Игнат подплыл к берегу, рывком выдернул из воды свое суденышко, взвалил его на плечо и зашагал обратно. Мысли его остановились на дочери. «Уехал ее присушник, сохнет, что ветка надрубленная, а жалко сердечную. Сама-то простая, не броская, а душа-то у ней — красавица писаная…»
Лютые морозы подобрались к реке, сковали закраины, засыпая их горами снега, сравняли с обрывистым берегом. Суя стала неприветливой и больше уже не манила Булатова.
Теперь он уходил в город и рабочие станции все чаще видели его в чайных, погребках, забегаловках. Навалившись грудью на стол и разложив на нем натруженные, узловатые, словно корни, руки, Булатов пил водку. Он глотал ее не закусывая, и лицо его почти не менялось, оставалось чужим для всех.
Оживлялись одни глаза, Поблескивая из-под кустистых бровей, они смотрели на окружающее с наивным, почти что ребяческим любопытством. В такие минуты угрюмого и сердитого с виду старика никто уже не опасался. Мальчишки выпрашивали у него пятаки на «орлянку», заштатные выпивохи — стопку горькой.
— С тоски пьешь, миляга? — подавая красноносому грязному старикашке стопку водки, участливо спросил Игнат.
— Болен я, братец, — заискивающе улыбнулся тот, протягивая к рюмке дрожащую руку, — сосет у меня червячок, тут вот, под ложечкой.
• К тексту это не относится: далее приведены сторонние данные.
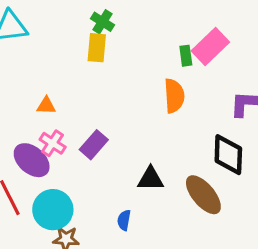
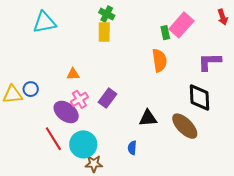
pink cross: (53, 143) -> (79, 99), turned 30

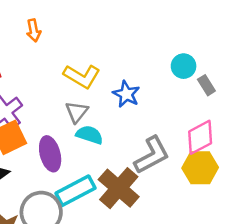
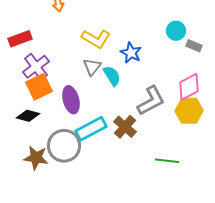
gray rectangle: (206, 85) -> (194, 46), turned -35
cyan semicircle: (89, 135) -> (112, 76), moved, turned 40
brown cross: (119, 188) -> (125, 127), size x0.7

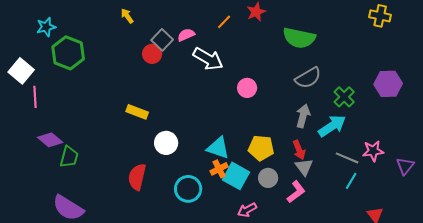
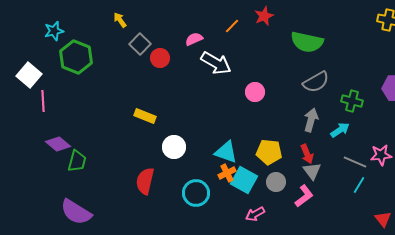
yellow arrow: (127, 16) -> (120, 20), moved
gray square: (162, 40) -> (140, 44), moved
green cross: (344, 97) -> (352, 101), turned -30
cyan arrow: (332, 126) -> (340, 130), size x0.7

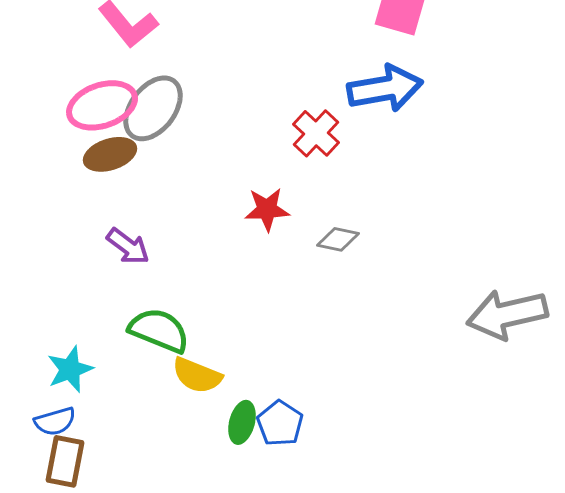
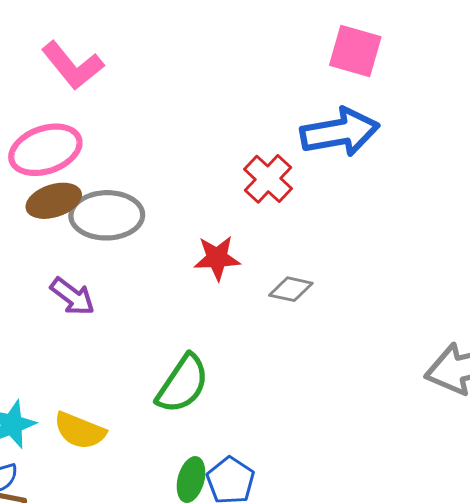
gray ellipse: (153, 108) -> (107, 215), moved, turned 52
green semicircle: (159, 330) -> (183, 384), moved, turned 102
yellow semicircle: (197, 375) -> (80, 431), moved

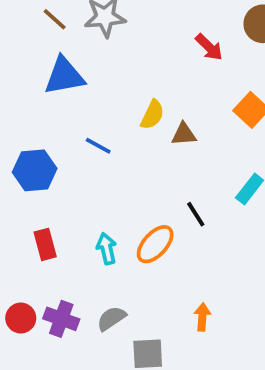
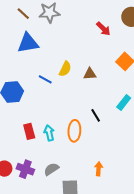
yellow semicircle: (152, 115) -> (65, 69), moved
red rectangle: (45, 244) -> (29, 131), moved
orange ellipse: (155, 244) -> (74, 131), turned -40

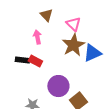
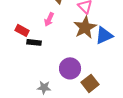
pink arrow: (37, 37) -> (49, 19), turned -144
red rectangle: (35, 61) -> (22, 30), moved

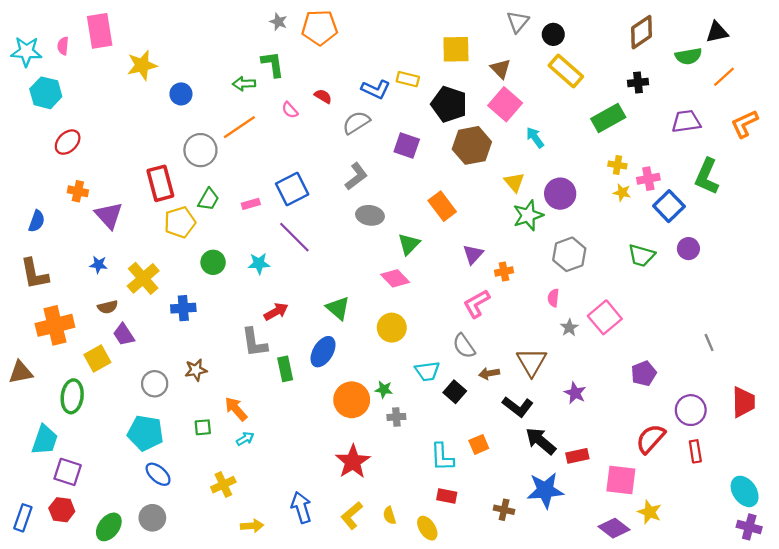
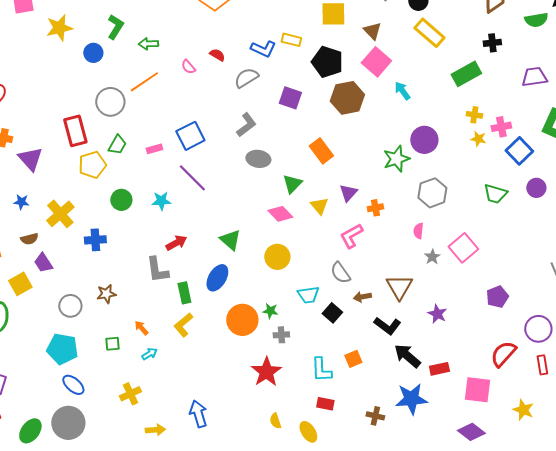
green L-shape: (273, 64) -> (115, 27), moved, turned 40
yellow triangle: (514, 182) -> (319, 206), moved
orange arrow: (236, 409) -> (141, 328), size x0.7
red star: (353, 462) -> (266, 372), moved
yellow star: (649, 512) -> (523, 410), moved
yellow L-shape: (352, 515) -> (183, 325), moved
gray circle: (152, 518) -> (68, 423), size x1.4

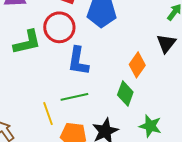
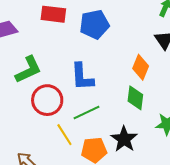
red circle: (59, 27) -> (47, 100), moved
Не напоишь его винцом, Ночи спать не дозволит.
— Ну, а поутру как же, тоже сосет? Али ничего, отпускает?
— В том-то и горе, братец, — поморщился старикашка —ненасытный мой червячок, алчный.
— Сколько же тебе годочков, миляга болящий? — осматривая грязную седую щетину и густые морщины на лице собеседника, снова поинтересовался Игнат.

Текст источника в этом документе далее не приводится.